Makes your head spin don’t it?

DOLBY smiles, drops the toilet roll and returns to his seat, still smirking.

DOLBY

But ...

GIN

Yep.

DOLBY

If you spin the recording head. ...

GIN

Headssss.

DOLBY

Nice. If you spin the recording heads -- you slow down the speed of the tape, but speed up the relative recording speed.

GIN

So?

DOLBY

So, you’ll need significantly less tape, for a better quality of picture.

GIN

Good.

DOLBY

It raises a lot more questions than it addresses.

GIN

Wanna drop out of college and help me answer those questions?

DOLBY

I think I do.

So what the hell is this?

It’s true, that much is certain. Before video tape, that’s how they did things. Live broadcast in New York, beamed across the country to California, filmed from the screen, processed and played back for the West Coast three hours later.

So there was a race on to develop something better, and more practical – and I think this is what I thought would make a good story. The race to be the first to come up with a solution, with teams on both sides of the Atlantic in a head to head sprint to the finish line. The subject matter might be a little dry, but the journey was what interested me more. I seem to recall that they were working on the demonstration model, trying to get it to work, just moments before the reveal at a trade fair.

Let’s go through it.

Poniatoff was the head of Ampex in 1956, and he tasked Charles Ginsburg with developing the new tape based recording format. The mention of Bing Crosby is a reference to the fact that Crosby’s company was trying to use magnetic tape to record video. Their first effort was far too grainy, but their second iteration was a big improvement, though still not practical.

The hot kine stuff is pretty self-explanatory. They did use a 16 millimetre back up using reversal film, and I think I’m right in saying sometimes the film was still wet when it was bought back at the last minute for re-broadcast.
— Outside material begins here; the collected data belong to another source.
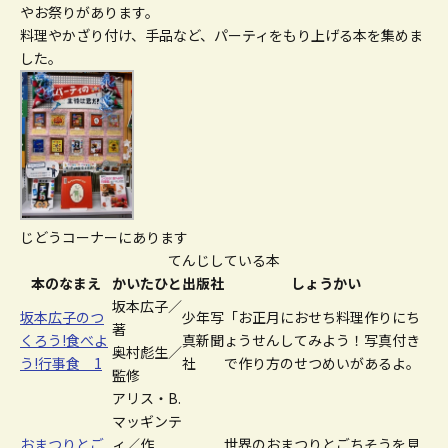
やお祭りがあります。
料理やかざり付け、手品など、パーティをもり上げる本を集めま
した。
じどうコーナーにあります
てんじしている本
本のなまえ
かいたひと
出版社
しょうかい
坂本広子／
坂本広子のつ
少年写
「お正月におせち料理作りにち
著
くろう!食べよ
真新聞
ょうせんしてみよう！写真付き
奥村彪生／
う!行事食 1
社
で作り方のせつめいがあるよ。
監修
アリス・B.
マッギンテ
おまつりとご
ィ／作
世界のおまつりとごちそうを見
Dolby would be Ray Dolby, the 19 year old kid that Ginsburg turned to to solve the problems of massively fast tape. His solution was to use four recording heads, each spinning, so that the tape, which at speed was prone to catch fire, could move much slower.

I have no idea why Ginsburg would have a toilet roll sitting on his desk.

Who’s Vera?

VERA was the Vision Electronic Recording Apparatus, and was being developed by the BBC under project manager Dr Peter Axon. They hadn’t thought about spinning the heads, and so had to use 20 inch tape at a speed of five metres per second just to get a 405 line black and white recording, let alone the PAL standard of 625 lines. Her tapes managed to capture just fifteen minutes of footage.

Here’s Richard Dimblebey conducting a live test of VERA on Panorama in April 1958.

But the Ampex solution was more elegant and practical, and so the BBC adopted that instead. The Ampex tapes could record up to an hour of video. Dolby went on to form the Dolby audio company.